What the task asks –
Copy the entries below in full, keeping them exactly as they are.

(Collected data entries)
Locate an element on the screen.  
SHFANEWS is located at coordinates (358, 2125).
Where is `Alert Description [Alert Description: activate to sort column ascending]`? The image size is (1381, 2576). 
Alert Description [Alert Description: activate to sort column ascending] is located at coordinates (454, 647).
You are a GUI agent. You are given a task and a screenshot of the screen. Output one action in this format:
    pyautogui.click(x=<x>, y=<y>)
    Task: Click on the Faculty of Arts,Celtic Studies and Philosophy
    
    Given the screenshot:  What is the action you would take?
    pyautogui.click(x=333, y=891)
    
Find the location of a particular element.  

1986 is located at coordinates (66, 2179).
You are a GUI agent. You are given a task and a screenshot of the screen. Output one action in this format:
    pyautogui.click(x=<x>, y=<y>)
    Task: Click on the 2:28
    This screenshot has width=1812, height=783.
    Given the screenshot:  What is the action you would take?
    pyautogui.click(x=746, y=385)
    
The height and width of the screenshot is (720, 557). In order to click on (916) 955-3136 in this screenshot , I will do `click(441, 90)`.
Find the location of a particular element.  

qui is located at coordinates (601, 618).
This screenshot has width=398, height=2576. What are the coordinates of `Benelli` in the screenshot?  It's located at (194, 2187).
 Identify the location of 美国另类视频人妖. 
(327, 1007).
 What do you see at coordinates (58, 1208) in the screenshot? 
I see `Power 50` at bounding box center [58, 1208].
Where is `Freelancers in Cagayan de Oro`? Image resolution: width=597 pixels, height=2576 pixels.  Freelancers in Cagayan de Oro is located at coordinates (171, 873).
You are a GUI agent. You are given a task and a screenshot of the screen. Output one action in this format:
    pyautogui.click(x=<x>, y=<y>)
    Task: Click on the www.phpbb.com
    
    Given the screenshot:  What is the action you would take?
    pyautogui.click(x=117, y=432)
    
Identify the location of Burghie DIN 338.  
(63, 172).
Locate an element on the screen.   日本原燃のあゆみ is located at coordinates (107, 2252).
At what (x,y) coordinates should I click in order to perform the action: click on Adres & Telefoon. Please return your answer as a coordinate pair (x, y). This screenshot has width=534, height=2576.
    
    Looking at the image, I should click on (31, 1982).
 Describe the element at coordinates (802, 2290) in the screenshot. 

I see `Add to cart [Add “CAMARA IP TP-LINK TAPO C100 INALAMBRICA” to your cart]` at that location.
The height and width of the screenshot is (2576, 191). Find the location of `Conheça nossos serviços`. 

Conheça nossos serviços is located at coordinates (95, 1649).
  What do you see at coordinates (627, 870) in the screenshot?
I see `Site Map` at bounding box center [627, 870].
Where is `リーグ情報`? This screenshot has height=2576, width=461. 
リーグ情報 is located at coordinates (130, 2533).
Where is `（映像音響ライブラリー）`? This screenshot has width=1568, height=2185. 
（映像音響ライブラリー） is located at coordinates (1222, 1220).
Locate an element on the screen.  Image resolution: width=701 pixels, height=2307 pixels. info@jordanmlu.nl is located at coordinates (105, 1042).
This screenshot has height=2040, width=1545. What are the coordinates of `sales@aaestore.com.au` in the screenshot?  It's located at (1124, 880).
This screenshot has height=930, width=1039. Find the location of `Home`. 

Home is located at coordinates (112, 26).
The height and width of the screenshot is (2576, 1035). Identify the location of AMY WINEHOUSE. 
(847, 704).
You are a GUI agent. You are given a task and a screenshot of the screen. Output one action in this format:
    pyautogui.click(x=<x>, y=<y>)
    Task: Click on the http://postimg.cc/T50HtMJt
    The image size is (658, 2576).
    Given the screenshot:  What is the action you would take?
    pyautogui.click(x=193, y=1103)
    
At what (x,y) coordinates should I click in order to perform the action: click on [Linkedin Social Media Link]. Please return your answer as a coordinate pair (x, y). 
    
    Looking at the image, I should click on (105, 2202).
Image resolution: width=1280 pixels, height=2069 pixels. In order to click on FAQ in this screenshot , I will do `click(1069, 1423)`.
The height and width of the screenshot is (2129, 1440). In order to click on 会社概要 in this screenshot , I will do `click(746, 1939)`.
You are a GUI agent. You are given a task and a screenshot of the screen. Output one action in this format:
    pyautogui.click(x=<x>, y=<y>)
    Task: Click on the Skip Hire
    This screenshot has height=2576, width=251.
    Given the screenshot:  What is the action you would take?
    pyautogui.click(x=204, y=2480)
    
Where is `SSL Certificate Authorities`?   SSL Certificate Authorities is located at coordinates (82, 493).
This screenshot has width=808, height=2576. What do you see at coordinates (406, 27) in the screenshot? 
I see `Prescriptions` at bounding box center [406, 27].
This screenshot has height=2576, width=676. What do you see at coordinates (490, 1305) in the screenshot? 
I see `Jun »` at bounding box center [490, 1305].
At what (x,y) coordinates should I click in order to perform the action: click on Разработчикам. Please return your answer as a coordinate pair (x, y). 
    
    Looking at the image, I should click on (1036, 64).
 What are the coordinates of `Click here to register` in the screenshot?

Solution below –
Locate an element on the screen.  
SHFANEWS is located at coordinates (358, 2125).
Where is `Alert Description [Alert Description: activate to sort column ascending]`? The image size is (1381, 2576). 
Alert Description [Alert Description: activate to sort column ascending] is located at coordinates (454, 647).
You are a GUI agent. You are given a task and a screenshot of the screen. Output one action in this format:
    pyautogui.click(x=<x>, y=<y>)
    Task: Click on the Faculty of Arts,Celtic Studies and Philosophy
    
    Given the screenshot:  What is the action you would take?
    pyautogui.click(x=333, y=891)
    
Find the location of a particular element.  

1986 is located at coordinates (66, 2179).
You are a GUI agent. You are given a task and a screenshot of the screen. Output one action in this format:
    pyautogui.click(x=<x>, y=<y>)
    Task: Click on the 2:28
    This screenshot has width=1812, height=783.
    Given the screenshot:  What is the action you would take?
    pyautogui.click(x=746, y=385)
    
The height and width of the screenshot is (720, 557). In order to click on (916) 955-3136 in this screenshot , I will do `click(441, 90)`.
Find the location of a particular element.  

qui is located at coordinates (601, 618).
This screenshot has width=398, height=2576. What are the coordinates of `Benelli` in the screenshot?  It's located at (194, 2187).
 Identify the location of 美国另类视频人妖. 
(327, 1007).
 What do you see at coordinates (58, 1208) in the screenshot? 
I see `Power 50` at bounding box center [58, 1208].
Where is `Freelancers in Cagayan de Oro`? Image resolution: width=597 pixels, height=2576 pixels.  Freelancers in Cagayan de Oro is located at coordinates (171, 873).
You are a GUI agent. You are given a task and a screenshot of the screen. Output one action in this format:
    pyautogui.click(x=<x>, y=<y>)
    Task: Click on the www.phpbb.com
    
    Given the screenshot:  What is the action you would take?
    pyautogui.click(x=117, y=432)
    
Identify the location of Burghie DIN 338.  
(63, 172).
Locate an element on the screen.   日本原燃のあゆみ is located at coordinates (107, 2252).
At what (x,y) coordinates should I click in order to perform the action: click on Adres & Telefoon. Please return your answer as a coordinate pair (x, y). This screenshot has width=534, height=2576.
    
    Looking at the image, I should click on (31, 1982).
 Describe the element at coordinates (802, 2290) in the screenshot. 

I see `Add to cart [Add “CAMARA IP TP-LINK TAPO C100 INALAMBRICA” to your cart]` at that location.
The height and width of the screenshot is (2576, 191). Find the location of `Conheça nossos serviços`. 

Conheça nossos serviços is located at coordinates (95, 1649).
  What do you see at coordinates (627, 870) in the screenshot?
I see `Site Map` at bounding box center [627, 870].
Where is `リーグ情報`? This screenshot has height=2576, width=461. 
リーグ情報 is located at coordinates (130, 2533).
Where is `（映像音響ライブラリー）`? This screenshot has width=1568, height=2185. 
（映像音響ライブラリー） is located at coordinates (1222, 1220).
Locate an element on the screen.  Image resolution: width=701 pixels, height=2307 pixels. info@jordanmlu.nl is located at coordinates (105, 1042).
This screenshot has height=2040, width=1545. What are the coordinates of `sales@aaestore.com.au` in the screenshot?  It's located at (1124, 880).
This screenshot has height=930, width=1039. Find the location of `Home`. 

Home is located at coordinates (112, 26).
The height and width of the screenshot is (2576, 1035). Identify the location of AMY WINEHOUSE. 
(847, 704).
You are a GUI agent. You are given a task and a screenshot of the screen. Output one action in this format:
    pyautogui.click(x=<x>, y=<y>)
    Task: Click on the http://postimg.cc/T50HtMJt
    The image size is (658, 2576).
    Given the screenshot:  What is the action you would take?
    pyautogui.click(x=193, y=1103)
    
At what (x,y) coordinates should I click in order to perform the action: click on [Linkedin Social Media Link]. Please return your answer as a coordinate pair (x, y). 
    
    Looking at the image, I should click on (105, 2202).
Image resolution: width=1280 pixels, height=2069 pixels. In order to click on FAQ in this screenshot , I will do `click(1069, 1423)`.
The height and width of the screenshot is (2129, 1440). In order to click on 会社概要 in this screenshot , I will do `click(746, 1939)`.
You are a GUI agent. You are given a task and a screenshot of the screen. Output one action in this format:
    pyautogui.click(x=<x>, y=<y>)
    Task: Click on the Skip Hire
    This screenshot has height=2576, width=251.
    Given the screenshot:  What is the action you would take?
    pyautogui.click(x=204, y=2480)
    
Where is `SSL Certificate Authorities`?   SSL Certificate Authorities is located at coordinates (82, 493).
This screenshot has width=808, height=2576. What do you see at coordinates (406, 27) in the screenshot? 
I see `Prescriptions` at bounding box center [406, 27].
This screenshot has height=2576, width=676. What do you see at coordinates (490, 1305) in the screenshot? 
I see `Jun »` at bounding box center [490, 1305].
At what (x,y) coordinates should I click in order to perform the action: click on Разработчикам. Please return your answer as a coordinate pair (x, y). 
    
    Looking at the image, I should click on (1036, 64).
 What are the coordinates of `Click here to register` in the screenshot?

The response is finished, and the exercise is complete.